Hane’s students are coding hours of video recorded during a randomized controlled trial comparing standard neonatal intensive care with a program called Family Nurture Intervention (FNI) at the New York Presbyterian Morgan Stanley Children’s Hospital in New York City. FNI is one of multiple studies being conducted by the Nurture Science Program (NSP) in the Department of Pediatrics at Columbia University Medical Center.
“The FNI is aimed at facilitating an emotional connection between mother and infant in order to improve the emotional behavior of both, and the neurodevelopment of the infant,” says Hane, who was recently named director of the NSP’s Human Behavior Coding Laboratory. Her research with full-term infants reveals that sensitive maternal behavior early in life serves to promote healthy neurological development—effects that persist into early childhood.
Mothers and infants enrolled in the FNI study were observed in the NICU and continue to be followed over time in this longitudinal research program. Hane and her students have developed and implemented systems to code mother-infant behavior across time and in a range of situations designed to elicit emotion. This allows them to measure maternal sensitivity and the degree of emotional connectedness in the mother-infant pair.
“We are so grateful for the life-saving intervention of the NICU,” says Hane. “But it makes it hard for mothers to establish an emotional connection with their baby from the word ‘go.’”
A baby weighing just over a pound is too small to hold and is attached to a host of life supports, making something as simple as a diaper change an extremely complicated endeavor. Most NICUs are laid out in an open-bay, where the health issues of hospitalized infants are openly discussed in front of any and all visiting family members. The monitors attached to each infant beep and sound alarms with startling frequency.
And while many of the barriers to emotional connection are physical, they don’t end there.
“It’s not uncommon to see empty chairs at the isolettes,” Hane says. “Mothers often report feeling disempowered as medical staff—not mom or dad—provide specialized care for the infant. It can be hard to encourage them to spend time in the NICU, a problem further complicated by a lack of paid family leave at jobs to which they must return and the presence of other siblings at home.
“The NICU is a violation of expectation for pre-term infants as well,” she adds. “If not born early, these infants would be protected inside the shelter and natural life-support offered in the womb.”

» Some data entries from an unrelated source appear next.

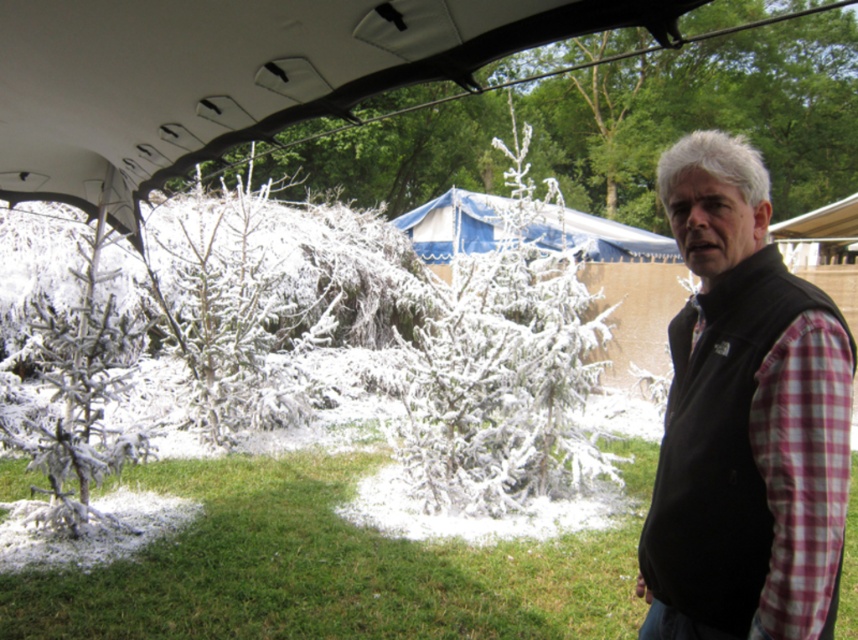 Based on the photo, does white matte canopy at upper center appear on the left side of white frosty branches at left?

Incorrect, white matte canopy at upper center is not on the left side of white frosty branches at left.

In the scene shown: Measure the distance from white matte canopy at upper center to white frosty branches at left.

4.99 feet

Does point (421, 8) lie behind point (79, 346)?

No.

This screenshot has height=640, width=858. I want to click on white matte canopy at upper center, so click(x=234, y=76).

In the scene shown: Can you confirm if white frosty branches at center is taller than blue fabric canopy at center?

No.

Which of these two, white frosty branches at center or blue fabric canopy at center, stands taller?

blue fabric canopy at center

The height and width of the screenshot is (640, 858). Describe the element at coordinates (505, 371) in the screenshot. I see `white frosty branches at center` at that location.

At what (x,y) coordinates should I click in order to perform the action: click on white frosty branches at center. Please return your answer as a coordinate pair (x, y). Image resolution: width=858 pixels, height=640 pixels. Looking at the image, I should click on (505, 371).

Is black fleece vest at right to the left of white frosty branches at left from the viewer's perspective?

Incorrect, black fleece vest at right is not on the left side of white frosty branches at left.

Who is positioned more to the right, black fleece vest at right or white frosty branches at left?

black fleece vest at right

Is point (653, 545) farther from viewer compared to point (73, 413)?

No.

Where is `black fleece vest at right`? The width and height of the screenshot is (858, 640). black fleece vest at right is located at coordinates (741, 417).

According to Hane, “Premature birth disrupts many of the biological mechanisms that normally create an emotional connection between mother and infant.” FNI works to compensate for that disconnect, helping mothers and infants establish a “calming cycle” routine. The program includes a scent cloth exchange, skin-to-skin care, comfort touch, vocal soothing, and eye contact, all of which are designed to promote both emotional and physiological connectedness.

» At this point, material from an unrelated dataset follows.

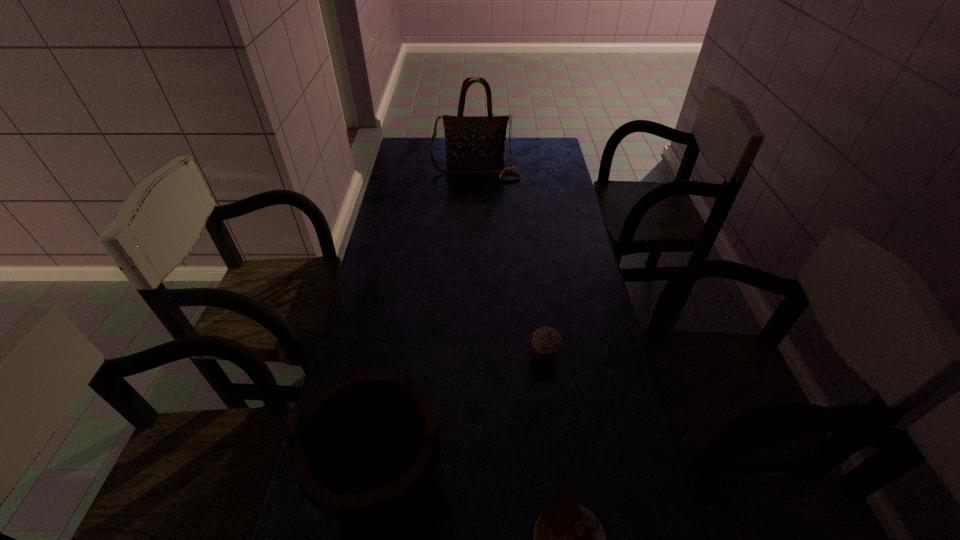 I want to click on free point that satisfies the following two spatial constraints: 1. on the front-facing side of the muffin; 2. on the right side of the handbag, so click(x=472, y=356).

“Our recently published findings show that FNI increases maternal sensitivity in the NICU,” Hane says. “What’s more, follow-up data show that four months after discharge, mothers are at lower risk for depressive and anxiety symptoms, and there is a lower risk in infants for autism and attention problems at 18 months.”
Hane hopes her lab’s coding research, together with other evidence gathered in the trial, will help change the ecology of neonatal intensive care units more generally. “There’s no greater reward than helping these vulnerable infants not just survive, but thrive,” she says.
Hane’s collaboration with NSP at Columbia provides a unique opportunity for Williams students. “The students in my lab conduct a broad range of research that integrates developmental and clinical psychology, neuroscience, behavioral pediatrics, and public health,” she says. “The FNI collaboration is particularly exciting; as this work offers an incredible educational experience right here on campus with a team of world class researchers working with a population they wouldn’t otherwise have the chance to learn about.”